September 07, 2011
Three Remnant Dams Removed on Lower Musky
The Musky recently saw three (3) remnant dams removed on the lower river between the Finesville dam and the Delaware River. This project was spearheaded by our partners at the Musconetcong Watershed Association who received grants for approximately $55,000 for the removal work. TU contributed an additional $10, 700 to date to restore two badly-eroded banks on properties adjacent to the upper dam to ensure the project could move forward.
These landowners initially opposed this project, citing their fears of additional erosion if the dams were removed. Only by TU stepping in to ensure them that we would use heavy equipment to repair their banks and replant them in the fall of 2011 were we able to bypass a lengthy open public meetings requirement and the loss of at least one more year.

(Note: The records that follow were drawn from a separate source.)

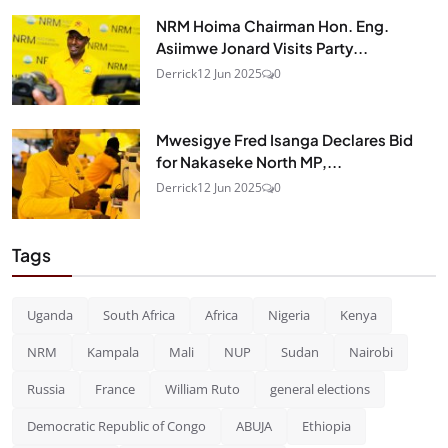
NRM Hoima Chairman Hon. Eng.
Asiimwe Jonard Visits Party...
Derrick
12 Jun 2025
0
Mwesigye Fred Isanga Declares Bid
for Nakaseke North MP,...
Derrick
12 Jun 2025
0
Tags
Uganda
South Africa
Africa
Nigeria
Kenya
NRM
Kampala
Mali
NUP
Sudan
Nairobi
Russia
France
William Ruto
general elections
Democratic Republic of Congo
ABUJA
Ethiopia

We continue to search for minimal funding needed to plant the banks of these two properties in October or November. The dams, one dating to 1790 which was made entirely of stone and the others being wooden coffer dams dating to 1850 and 1890 respectively, once fueled grist, saw and paper mills close to the confluence with the Delaware River. All three dams were considered “low flow impediments to anadromous fish passage” and that is why they were targeted for removal. By doing so, we have improved the score for future dam removal funding from the federal agencies and helped restore species that haven’t been above these structures like American shad, striped bass and river herring in well over 100 years.
Permits are expected to arrive for the removal of the Finesville dam which may take place this year if water levels cooperate. That is the first major dam upstream of the Delaware. TU has also hired Princeton Hydro to begin feasibility studies to remove the Hughesville paper mill dam, which is dam # 2 upstream of the Delaware.
Our Musconetcong River Restoration Partnership will be meeting this fall to engage the owners of the Warren Glen and Hughesville dams to consider allowing us to fully remove those dams beyond the feasibility study at Hughesville. A recent engineering report required by DEP Dam Safety & Flood Control regarding the condition of the Warren Glen dam, the 3rd dam upstream of the Delaware and the state’s largest, has proven that this structure is in need of significant rehabilitation or removal. This dam backs up about half of the famed Musky Gorge and is half owned by the NJ Division of Fish & Wildlife.